You are viewing a plain text version of this content. The canonical link for it is here.
Posted to dev@ambari.apache.org by Jonathan Hurley <jh...@hortonworks.com> on 2015/02/24 06:36:09 UTC

Review Request 31341: Performance: Cluster Installation Deadlocks When Setting Component States

-----------------------------------------------------------
This is an automatically generated e-mail. To reply, visit:
https://reviews.apache.org/r/31341/
-----------------------------------------------------------

Review request for Ambari, Nate Cole and Tom Beerbower.


Bugs: AMBARI-9761
    https://issues.apache.org/jira/browse/AMBARI-9761


Repository: ambari


Description
-------

Another case of misunderstanding how locks work.

During provisioning of a cluster with at least 200 hosts, Ambari Server becomes unresponsive. Based on the thread dump, there exists a deadlock between:
- Cluster readers
- Cluster writers
- ServiceComponentHost writers

qtp626652285-97   ClusterImpl.convertToResponse() (cluster readLock)
qtp1282624353-47  ServiceComponentHostImpl.setRestartRequired() (sch writeLock)
qtp626652285-97   ServiceComponentHostImpl.getMaintenanceState() (sch readLock BLOCKED by qtp1282624353-47)
qtp1282624353-60  ClusterImpl.recalculateClusterVersionState() (cluster writeLock BLOCKED by qtp626652285-97)
qtp1282624353-47  ServiceComponentHostImpl.isPersisted() (cluster readLock BLOCKED by qtp1282624353-60)

The underlying problem is that a writeLock.lock() is parked which causes all subsequent readLock.lock() requests to also park. This includes the request from qtp1282624353-47 which is holding a writeLock on the SCH which, in turn, is blocking qtp626652285-97 (the original cluster readLock reader which blocks the cluster write)
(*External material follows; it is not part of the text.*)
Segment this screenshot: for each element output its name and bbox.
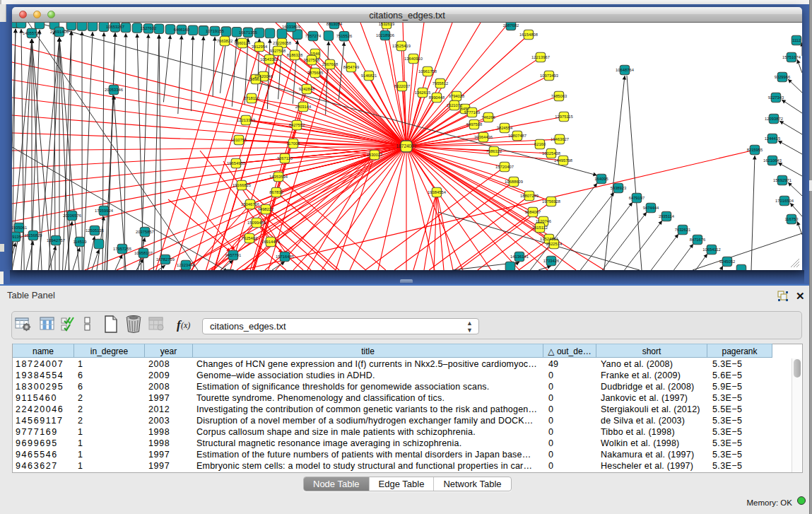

Long story short is that I think we need to revisit locks again after 2.0.0; I just don't see a need for locking on reads in most places - that's what the database is doing for us.


Diffs
-----

  ambari-server/src/main/java/org/apache/ambari/server/events/listeners/upgrade/StackVersionListener.java 117526c 
  ambari-server/src/main/java/org/apache/ambari/server/state/ServiceImpl.java 0de62ea 
  ambari-server/src/main/java/org/apache/ambari/server/state/svccomphost/ServiceComponentHostImpl.java c43044c 
  ambari-server/src/test/java/org/apache/ambari/server/state/cluster/ClusterDeadlockTest.java 96a1443 

Diff: https://reviews.apache.org/r/31341/diff/


Testing
-------

Reproduced the deadlock in a unit test first, and then verified the deadlock does not occur anymore in the test after applying the patch.


Thanks,

Jonathan Hurley


Re: Review Request 31341: Performance: Cluster Installation Deadlocks When Setting Component States

Posted by Jonathan Hurley <jh...@hortonworks.com>.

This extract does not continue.